--- START ---

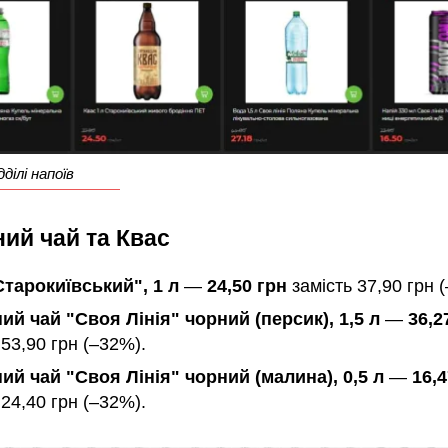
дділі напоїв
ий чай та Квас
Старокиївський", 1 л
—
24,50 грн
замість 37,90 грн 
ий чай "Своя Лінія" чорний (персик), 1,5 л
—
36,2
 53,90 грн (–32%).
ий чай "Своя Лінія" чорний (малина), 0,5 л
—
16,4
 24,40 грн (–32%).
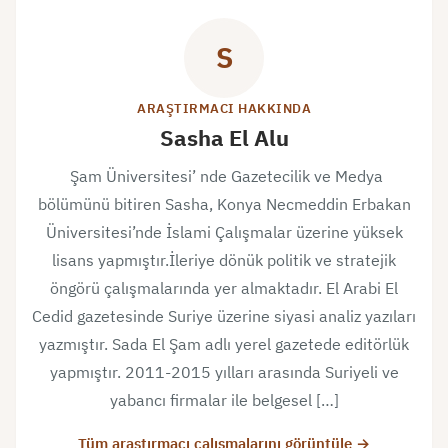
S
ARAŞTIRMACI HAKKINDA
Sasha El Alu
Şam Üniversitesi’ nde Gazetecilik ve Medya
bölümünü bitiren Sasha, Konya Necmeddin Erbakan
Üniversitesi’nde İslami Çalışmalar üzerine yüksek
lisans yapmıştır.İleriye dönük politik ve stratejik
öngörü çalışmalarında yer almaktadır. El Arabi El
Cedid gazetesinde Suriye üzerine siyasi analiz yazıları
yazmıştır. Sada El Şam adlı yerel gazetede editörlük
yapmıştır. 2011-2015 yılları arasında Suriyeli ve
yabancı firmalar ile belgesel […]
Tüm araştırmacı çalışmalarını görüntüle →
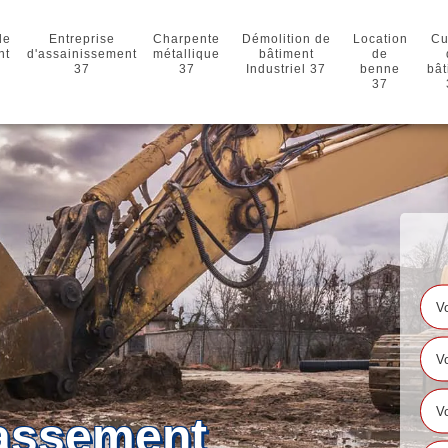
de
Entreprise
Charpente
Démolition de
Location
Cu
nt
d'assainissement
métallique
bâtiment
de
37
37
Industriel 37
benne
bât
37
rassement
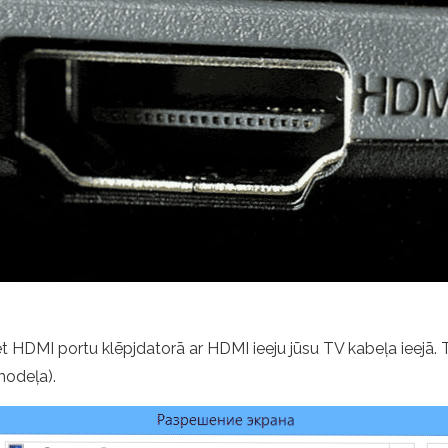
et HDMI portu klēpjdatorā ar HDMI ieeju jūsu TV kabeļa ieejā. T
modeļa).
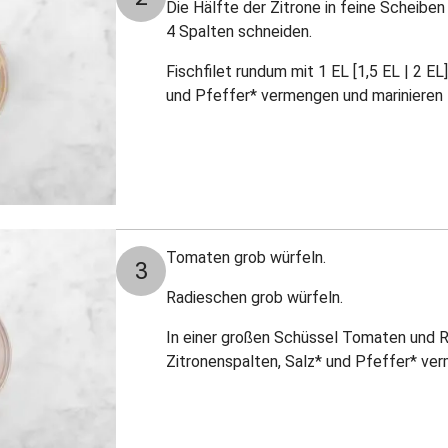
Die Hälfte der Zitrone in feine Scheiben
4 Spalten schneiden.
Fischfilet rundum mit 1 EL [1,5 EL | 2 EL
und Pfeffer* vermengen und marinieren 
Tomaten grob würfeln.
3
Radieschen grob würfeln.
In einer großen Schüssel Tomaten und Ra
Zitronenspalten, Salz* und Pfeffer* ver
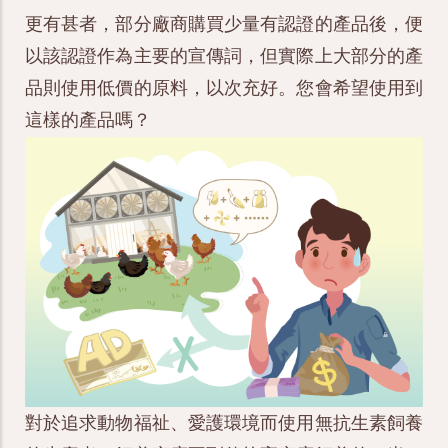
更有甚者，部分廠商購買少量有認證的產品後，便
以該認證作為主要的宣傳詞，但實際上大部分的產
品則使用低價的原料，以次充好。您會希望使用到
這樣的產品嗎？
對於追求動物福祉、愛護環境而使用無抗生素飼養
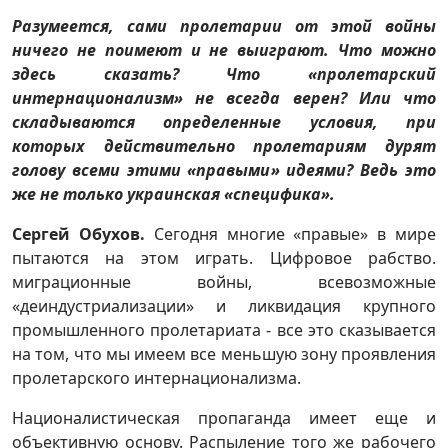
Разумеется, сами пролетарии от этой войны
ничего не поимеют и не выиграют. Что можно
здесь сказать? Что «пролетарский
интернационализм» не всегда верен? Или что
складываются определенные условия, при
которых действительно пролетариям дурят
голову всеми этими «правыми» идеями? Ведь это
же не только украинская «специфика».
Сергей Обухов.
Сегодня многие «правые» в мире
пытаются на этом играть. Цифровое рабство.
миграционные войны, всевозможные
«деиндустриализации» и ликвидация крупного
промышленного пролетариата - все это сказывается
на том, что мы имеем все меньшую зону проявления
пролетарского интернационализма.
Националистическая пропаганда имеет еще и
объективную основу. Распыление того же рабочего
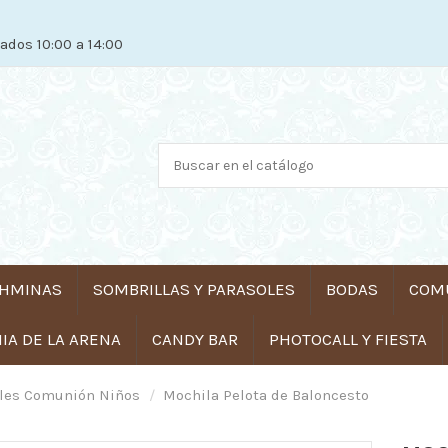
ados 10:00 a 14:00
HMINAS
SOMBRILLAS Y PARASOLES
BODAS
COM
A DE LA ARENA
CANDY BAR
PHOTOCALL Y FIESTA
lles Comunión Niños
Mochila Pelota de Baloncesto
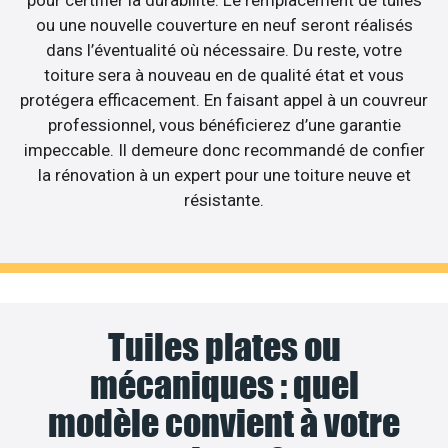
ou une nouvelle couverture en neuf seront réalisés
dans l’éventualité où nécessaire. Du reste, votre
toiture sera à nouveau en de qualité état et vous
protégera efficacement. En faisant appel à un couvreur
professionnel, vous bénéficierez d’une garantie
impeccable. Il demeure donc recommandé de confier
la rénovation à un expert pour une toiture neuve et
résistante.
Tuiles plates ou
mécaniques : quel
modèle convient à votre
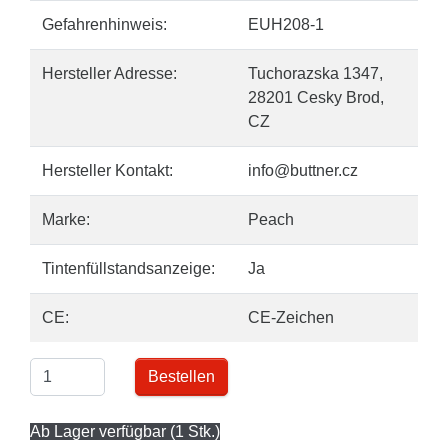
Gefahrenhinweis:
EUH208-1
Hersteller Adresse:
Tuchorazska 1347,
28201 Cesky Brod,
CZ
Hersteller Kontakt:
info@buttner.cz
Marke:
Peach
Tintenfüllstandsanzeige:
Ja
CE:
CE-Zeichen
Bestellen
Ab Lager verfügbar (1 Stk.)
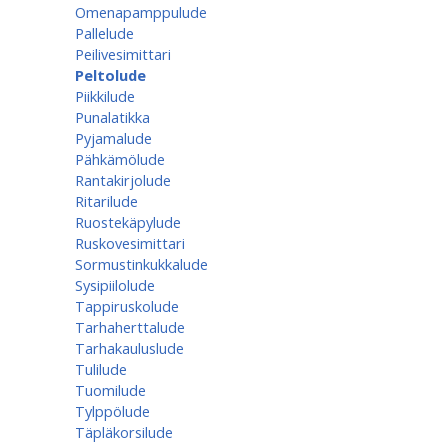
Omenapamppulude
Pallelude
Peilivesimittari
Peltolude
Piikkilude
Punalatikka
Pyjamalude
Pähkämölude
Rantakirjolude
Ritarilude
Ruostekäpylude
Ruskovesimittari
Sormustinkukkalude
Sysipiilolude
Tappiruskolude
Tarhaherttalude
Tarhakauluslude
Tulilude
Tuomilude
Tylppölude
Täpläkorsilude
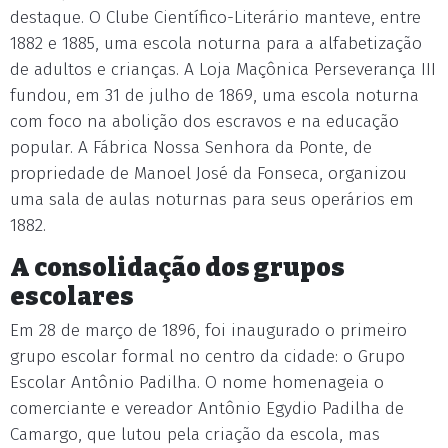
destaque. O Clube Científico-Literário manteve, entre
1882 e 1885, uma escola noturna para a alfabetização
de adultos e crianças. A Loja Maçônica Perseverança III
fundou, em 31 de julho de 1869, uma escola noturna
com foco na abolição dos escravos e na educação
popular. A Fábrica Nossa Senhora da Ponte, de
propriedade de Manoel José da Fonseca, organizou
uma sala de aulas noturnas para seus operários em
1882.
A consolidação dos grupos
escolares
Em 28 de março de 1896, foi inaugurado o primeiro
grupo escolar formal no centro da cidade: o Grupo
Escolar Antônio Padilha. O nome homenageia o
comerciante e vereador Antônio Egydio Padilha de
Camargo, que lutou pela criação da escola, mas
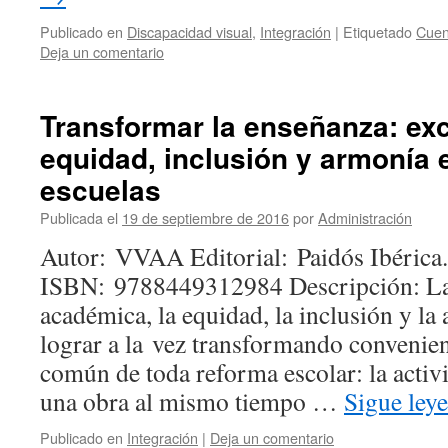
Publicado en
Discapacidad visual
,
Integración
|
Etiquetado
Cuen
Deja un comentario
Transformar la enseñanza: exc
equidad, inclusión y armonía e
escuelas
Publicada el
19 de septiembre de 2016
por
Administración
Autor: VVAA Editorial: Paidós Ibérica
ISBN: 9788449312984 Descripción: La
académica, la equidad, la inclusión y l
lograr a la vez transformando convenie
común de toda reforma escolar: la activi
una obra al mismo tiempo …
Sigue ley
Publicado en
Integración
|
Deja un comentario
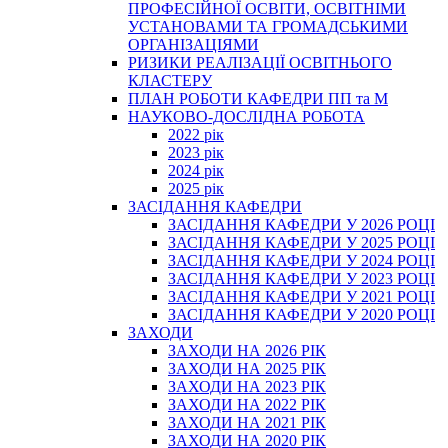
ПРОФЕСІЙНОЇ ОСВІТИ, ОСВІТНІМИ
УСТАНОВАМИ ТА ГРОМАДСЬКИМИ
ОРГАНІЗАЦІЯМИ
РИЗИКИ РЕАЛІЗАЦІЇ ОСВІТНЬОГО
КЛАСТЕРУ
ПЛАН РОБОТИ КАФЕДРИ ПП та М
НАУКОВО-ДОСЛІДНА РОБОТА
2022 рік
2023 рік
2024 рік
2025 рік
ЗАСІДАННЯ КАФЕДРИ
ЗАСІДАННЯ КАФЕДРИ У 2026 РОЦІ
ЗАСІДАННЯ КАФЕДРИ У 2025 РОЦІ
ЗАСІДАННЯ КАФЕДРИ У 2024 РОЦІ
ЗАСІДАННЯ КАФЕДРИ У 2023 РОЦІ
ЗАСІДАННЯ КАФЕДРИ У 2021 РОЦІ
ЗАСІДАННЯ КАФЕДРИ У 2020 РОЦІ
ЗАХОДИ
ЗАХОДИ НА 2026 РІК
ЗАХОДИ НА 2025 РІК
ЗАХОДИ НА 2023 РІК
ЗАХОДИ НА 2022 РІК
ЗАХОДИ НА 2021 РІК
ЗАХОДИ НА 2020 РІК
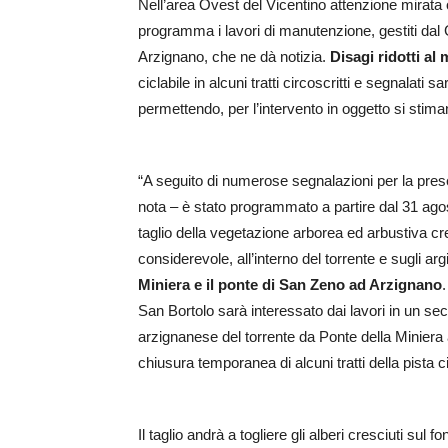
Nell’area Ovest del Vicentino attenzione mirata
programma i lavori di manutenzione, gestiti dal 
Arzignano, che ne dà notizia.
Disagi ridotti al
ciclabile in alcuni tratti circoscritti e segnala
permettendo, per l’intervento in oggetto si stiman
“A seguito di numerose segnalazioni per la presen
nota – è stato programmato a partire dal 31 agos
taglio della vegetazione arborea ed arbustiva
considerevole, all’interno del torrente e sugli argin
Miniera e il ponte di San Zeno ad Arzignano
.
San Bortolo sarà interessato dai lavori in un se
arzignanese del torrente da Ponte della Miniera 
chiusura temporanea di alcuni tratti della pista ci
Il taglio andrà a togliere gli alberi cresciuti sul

--- END ---

* PROBLEM REQUIREMENTS
Start at the first line of the records and write out everything up to and including the line containing "верен? Или что". No pictures.

* TASK RESPONSE
дділі напоїв
ий чай та Квас
Старокиївський", 1 л
—
24,50 грн
замість 37,90 грн 
ий чай "Своя Лінія" чорний (персик), 1,5 л
—
36,2
 53,90 грн (–32%).
ий чай "Своя Лінія" чорний (малина), 0,5 л
—
16,4
 24,40 грн (–32%).
S
ARAŞTIRMACI HAKKINDA
Sasha El Alu
Şam Üniversitesi’ nde Gazetecilik ve Medya
bölümünü bitiren Sasha, Konya Necmeddin Erbakan
Üniversitesi’nde İslami Çalışmalar üzerine yüksek
lisans yapmıştır.İleriye dönük politik ve stratejik
öngörü çalışmalarında yer almaktadır. El Arabi El
Cedid gazetesinde Suriye üzerine siyasi analiz yazıları
yazmıştır. Sada El Şam adlı yerel gazetede editörlük
yapmıştır. 2011-2015 yılları arasında Suriyeli ve
yabancı firmalar ile belgesel […]
Tüm araştırmacı çalışmalarını görüntüle →
de
Entreprise
Charpente
Démolition de
Location
Cu
nt
d'assainissement
métallique
bâtiment
de
37
37
Industriel 37
benne
bât
37
rassement
et HDMI portu klēpjdatorā ar HDMI ieeju jūsu TV kabeļa ieejā. T
modeļa).
Die Hälfte der Zitrone in feine Scheiben
4 Spalten schneiden.
Fischfilet rundum mit 1 EL [1,5 EL | 2 EL
und Pfeffer* vermengen und marinieren 
Tomaten grob würfeln.
3
Radieschen grob würfeln.
In einer großen Schüssel Tomaten und Ra
Zitronenspalten, Salz* und Pfeffer* ver
更有甚者，部分廠商購買少量有認證的產品後，便
以該認證作為主要的宣傳詞，但實際上大部分的產
品則使用低價的原料，以次充好。您會希望使用到
這樣的產品嗎？
對於追求動物福祉、愛護環境而使用無抗生素飼養
Разумеется, сами пролетарии от этой войны
ничего не поимеют и не выиграют. Что можно
здесь сказать? Что «пролетарский
интернационализм» не всегда верен? Или что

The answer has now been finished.